> [Material provided]
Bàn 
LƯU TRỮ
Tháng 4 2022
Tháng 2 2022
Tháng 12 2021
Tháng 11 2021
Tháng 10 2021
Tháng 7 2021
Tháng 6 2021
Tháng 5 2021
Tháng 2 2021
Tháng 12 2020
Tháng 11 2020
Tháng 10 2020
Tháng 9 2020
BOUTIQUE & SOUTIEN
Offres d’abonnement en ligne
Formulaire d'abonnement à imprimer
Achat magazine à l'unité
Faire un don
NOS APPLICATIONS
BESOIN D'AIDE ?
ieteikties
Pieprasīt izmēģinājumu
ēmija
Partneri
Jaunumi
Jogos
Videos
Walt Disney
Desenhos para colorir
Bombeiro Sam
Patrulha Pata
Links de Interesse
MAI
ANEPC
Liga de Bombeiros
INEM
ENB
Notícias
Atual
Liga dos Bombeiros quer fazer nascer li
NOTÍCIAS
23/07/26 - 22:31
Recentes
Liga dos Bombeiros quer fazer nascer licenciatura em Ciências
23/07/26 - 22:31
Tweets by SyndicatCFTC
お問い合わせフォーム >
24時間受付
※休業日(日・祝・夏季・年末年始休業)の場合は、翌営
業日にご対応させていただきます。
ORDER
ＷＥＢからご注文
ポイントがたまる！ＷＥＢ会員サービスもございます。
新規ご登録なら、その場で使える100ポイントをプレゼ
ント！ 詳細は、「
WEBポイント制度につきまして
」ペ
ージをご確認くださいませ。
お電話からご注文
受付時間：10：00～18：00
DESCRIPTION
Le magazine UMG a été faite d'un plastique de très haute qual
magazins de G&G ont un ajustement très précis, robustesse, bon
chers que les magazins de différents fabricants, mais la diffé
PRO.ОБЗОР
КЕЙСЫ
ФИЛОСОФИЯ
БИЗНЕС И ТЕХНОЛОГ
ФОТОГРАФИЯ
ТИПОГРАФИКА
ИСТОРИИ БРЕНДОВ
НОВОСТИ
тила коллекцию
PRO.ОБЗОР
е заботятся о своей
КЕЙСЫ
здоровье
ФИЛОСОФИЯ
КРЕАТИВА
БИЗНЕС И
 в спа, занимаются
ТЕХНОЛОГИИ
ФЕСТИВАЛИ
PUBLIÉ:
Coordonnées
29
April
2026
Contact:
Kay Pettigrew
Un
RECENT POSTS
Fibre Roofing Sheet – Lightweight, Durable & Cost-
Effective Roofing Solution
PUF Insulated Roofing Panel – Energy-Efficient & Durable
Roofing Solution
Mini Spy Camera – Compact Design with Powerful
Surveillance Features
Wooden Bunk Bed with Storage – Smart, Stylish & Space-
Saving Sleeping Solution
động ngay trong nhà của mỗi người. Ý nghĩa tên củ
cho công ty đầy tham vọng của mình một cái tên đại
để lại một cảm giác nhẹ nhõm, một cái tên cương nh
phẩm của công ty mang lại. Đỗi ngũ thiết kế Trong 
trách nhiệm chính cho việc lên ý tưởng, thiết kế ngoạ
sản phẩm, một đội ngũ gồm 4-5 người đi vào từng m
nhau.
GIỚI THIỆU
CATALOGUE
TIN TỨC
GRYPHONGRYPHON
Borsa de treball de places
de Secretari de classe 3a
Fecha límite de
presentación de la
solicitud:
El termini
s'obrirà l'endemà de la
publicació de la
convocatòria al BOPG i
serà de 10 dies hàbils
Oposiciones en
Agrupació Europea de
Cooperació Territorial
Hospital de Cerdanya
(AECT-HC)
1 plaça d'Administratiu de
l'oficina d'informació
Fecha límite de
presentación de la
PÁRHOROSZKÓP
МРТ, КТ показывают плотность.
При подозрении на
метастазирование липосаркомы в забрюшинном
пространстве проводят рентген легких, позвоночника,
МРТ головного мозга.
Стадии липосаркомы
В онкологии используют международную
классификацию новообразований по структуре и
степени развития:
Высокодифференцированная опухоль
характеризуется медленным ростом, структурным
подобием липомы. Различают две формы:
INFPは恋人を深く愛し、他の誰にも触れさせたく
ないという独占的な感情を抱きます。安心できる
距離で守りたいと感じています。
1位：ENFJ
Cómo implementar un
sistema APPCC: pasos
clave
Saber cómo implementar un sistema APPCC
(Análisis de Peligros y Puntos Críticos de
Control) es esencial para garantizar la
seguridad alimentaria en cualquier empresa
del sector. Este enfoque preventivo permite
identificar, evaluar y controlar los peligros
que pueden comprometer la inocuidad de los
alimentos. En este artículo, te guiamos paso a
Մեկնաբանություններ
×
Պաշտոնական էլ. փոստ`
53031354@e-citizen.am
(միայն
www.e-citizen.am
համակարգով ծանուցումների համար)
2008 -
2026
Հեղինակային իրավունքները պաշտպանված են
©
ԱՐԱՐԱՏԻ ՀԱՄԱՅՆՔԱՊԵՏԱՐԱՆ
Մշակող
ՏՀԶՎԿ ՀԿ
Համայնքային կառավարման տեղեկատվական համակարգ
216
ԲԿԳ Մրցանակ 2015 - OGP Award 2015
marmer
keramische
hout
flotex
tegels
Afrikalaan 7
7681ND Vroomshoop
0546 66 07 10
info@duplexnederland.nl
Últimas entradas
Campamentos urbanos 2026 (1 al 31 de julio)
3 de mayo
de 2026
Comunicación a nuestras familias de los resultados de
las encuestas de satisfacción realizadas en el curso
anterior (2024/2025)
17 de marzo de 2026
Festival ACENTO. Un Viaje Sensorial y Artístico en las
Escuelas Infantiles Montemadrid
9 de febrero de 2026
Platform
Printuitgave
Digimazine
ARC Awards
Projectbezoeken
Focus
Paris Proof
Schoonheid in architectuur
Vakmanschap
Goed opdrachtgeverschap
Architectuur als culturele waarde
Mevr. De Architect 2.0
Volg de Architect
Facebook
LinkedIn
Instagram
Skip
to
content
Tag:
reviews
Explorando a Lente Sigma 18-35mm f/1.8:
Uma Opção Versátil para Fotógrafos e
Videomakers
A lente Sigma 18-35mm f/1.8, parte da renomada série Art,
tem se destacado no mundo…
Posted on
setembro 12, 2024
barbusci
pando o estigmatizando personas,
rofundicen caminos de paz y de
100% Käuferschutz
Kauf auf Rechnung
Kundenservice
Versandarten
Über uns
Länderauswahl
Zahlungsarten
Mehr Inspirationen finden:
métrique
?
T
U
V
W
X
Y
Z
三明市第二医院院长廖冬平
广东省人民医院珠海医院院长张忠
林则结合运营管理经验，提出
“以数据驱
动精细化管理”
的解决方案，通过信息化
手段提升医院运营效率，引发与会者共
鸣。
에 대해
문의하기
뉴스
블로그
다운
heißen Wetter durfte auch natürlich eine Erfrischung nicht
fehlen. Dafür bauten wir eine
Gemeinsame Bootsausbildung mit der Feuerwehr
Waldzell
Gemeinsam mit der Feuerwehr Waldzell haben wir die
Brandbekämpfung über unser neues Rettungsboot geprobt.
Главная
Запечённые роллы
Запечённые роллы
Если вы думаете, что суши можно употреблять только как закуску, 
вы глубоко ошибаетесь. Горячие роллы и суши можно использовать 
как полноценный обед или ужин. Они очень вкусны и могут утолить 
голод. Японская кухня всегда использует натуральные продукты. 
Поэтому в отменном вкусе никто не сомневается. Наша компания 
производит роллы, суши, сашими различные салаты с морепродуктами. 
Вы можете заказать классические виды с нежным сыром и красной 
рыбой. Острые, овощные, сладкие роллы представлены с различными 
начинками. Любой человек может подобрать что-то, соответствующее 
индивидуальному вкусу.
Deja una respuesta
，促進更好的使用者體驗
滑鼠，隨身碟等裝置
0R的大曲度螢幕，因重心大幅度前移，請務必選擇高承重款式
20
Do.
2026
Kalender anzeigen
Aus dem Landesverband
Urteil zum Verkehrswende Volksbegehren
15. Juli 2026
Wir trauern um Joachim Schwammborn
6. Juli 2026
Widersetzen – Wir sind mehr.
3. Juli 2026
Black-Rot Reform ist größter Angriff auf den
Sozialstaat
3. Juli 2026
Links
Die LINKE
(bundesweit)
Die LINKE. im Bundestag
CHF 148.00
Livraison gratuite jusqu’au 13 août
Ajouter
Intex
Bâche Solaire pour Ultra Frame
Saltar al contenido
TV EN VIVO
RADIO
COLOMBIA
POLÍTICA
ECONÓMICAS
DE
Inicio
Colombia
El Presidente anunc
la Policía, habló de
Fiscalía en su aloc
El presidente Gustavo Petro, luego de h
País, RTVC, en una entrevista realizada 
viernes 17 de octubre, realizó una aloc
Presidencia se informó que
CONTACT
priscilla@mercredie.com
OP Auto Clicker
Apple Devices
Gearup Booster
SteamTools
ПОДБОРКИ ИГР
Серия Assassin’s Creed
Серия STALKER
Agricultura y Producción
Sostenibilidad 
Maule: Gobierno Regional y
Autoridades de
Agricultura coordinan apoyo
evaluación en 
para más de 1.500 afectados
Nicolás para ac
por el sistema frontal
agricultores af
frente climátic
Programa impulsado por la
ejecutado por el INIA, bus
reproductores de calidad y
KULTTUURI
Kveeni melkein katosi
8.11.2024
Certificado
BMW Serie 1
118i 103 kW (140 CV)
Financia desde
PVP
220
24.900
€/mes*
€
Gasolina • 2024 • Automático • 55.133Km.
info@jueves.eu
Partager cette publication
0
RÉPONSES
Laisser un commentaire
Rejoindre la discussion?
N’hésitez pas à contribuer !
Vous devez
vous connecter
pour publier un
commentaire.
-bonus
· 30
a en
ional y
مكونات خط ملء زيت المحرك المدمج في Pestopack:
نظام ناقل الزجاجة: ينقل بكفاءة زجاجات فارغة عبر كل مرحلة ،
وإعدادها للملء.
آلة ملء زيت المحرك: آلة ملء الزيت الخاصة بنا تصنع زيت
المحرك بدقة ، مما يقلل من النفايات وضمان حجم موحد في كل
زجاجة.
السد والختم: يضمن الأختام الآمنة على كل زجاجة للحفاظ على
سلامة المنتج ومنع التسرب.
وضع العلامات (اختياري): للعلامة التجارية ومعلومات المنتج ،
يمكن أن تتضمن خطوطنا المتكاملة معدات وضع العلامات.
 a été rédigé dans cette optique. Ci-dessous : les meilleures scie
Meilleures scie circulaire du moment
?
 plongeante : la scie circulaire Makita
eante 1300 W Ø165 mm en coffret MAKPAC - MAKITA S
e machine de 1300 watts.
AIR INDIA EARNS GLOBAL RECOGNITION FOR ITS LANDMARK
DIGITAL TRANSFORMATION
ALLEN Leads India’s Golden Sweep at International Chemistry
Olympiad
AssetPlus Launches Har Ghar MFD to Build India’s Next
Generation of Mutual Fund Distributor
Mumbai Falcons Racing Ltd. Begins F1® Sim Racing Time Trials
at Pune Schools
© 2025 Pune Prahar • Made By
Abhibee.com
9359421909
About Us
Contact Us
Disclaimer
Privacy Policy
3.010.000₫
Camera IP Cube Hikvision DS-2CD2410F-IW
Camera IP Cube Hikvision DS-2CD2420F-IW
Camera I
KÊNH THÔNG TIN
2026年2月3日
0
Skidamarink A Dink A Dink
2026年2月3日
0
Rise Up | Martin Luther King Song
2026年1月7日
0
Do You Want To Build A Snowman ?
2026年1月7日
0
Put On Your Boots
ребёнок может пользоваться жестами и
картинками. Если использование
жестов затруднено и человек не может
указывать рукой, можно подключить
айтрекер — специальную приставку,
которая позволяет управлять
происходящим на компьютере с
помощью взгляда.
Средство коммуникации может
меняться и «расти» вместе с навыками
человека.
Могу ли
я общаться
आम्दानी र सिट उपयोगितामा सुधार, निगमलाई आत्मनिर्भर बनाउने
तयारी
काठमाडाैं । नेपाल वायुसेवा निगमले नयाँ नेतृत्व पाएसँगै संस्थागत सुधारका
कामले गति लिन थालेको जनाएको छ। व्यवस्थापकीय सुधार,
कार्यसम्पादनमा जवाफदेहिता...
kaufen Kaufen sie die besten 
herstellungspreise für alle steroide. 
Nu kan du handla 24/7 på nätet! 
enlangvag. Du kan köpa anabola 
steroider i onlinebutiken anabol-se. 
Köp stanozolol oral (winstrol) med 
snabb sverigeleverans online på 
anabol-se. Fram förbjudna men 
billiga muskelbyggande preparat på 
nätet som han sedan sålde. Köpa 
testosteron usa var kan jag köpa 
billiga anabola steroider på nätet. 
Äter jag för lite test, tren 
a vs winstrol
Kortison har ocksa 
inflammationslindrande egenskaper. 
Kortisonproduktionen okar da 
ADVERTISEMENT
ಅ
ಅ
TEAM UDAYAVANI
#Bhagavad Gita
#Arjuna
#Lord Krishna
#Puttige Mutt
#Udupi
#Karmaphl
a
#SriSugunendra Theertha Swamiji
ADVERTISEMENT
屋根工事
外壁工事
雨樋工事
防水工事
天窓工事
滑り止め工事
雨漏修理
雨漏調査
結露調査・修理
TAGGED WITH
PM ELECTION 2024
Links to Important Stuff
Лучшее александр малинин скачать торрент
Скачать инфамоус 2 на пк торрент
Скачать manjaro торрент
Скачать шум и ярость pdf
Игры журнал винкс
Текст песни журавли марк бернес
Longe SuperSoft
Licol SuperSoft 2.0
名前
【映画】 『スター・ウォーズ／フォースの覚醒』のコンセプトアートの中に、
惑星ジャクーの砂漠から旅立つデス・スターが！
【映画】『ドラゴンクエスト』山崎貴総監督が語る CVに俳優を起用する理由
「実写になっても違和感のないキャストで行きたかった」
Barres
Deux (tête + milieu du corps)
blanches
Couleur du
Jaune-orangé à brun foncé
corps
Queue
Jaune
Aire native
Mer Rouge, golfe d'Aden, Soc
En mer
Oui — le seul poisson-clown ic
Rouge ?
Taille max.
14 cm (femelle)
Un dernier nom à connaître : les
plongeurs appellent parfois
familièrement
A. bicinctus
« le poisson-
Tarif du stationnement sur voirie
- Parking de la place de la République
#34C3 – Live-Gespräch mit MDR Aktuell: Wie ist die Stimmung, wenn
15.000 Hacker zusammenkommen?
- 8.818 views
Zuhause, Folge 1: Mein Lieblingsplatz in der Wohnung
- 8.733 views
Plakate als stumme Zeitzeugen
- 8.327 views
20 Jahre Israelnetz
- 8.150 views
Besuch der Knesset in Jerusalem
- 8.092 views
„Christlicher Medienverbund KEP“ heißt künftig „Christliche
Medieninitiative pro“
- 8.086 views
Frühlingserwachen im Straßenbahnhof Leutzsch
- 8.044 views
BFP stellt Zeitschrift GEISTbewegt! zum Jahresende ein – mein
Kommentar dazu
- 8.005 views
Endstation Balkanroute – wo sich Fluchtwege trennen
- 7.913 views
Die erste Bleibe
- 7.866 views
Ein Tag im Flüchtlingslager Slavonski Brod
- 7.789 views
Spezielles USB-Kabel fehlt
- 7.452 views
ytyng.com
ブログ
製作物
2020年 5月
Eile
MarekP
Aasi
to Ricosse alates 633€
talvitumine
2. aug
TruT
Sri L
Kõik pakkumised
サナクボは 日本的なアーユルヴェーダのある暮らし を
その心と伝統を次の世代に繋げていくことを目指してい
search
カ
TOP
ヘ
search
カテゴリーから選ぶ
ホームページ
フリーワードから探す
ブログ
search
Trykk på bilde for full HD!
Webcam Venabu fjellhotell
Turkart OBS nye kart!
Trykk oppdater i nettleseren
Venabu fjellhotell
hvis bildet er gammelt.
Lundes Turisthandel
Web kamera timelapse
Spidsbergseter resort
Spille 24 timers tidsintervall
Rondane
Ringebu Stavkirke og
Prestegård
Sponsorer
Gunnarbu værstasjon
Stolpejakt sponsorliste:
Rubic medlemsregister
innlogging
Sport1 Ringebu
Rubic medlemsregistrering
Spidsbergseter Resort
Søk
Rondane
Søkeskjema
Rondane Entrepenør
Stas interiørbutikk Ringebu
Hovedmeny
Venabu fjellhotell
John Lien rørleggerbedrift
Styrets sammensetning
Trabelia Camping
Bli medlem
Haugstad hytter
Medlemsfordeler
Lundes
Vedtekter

> [Problem requirements]
Wherever the string "sistema" occurs in the records above, copy that line.

> [Task output]
sistema APPCC: pasos
Saber cómo implementar un sistema APPCC
por el sistema frontal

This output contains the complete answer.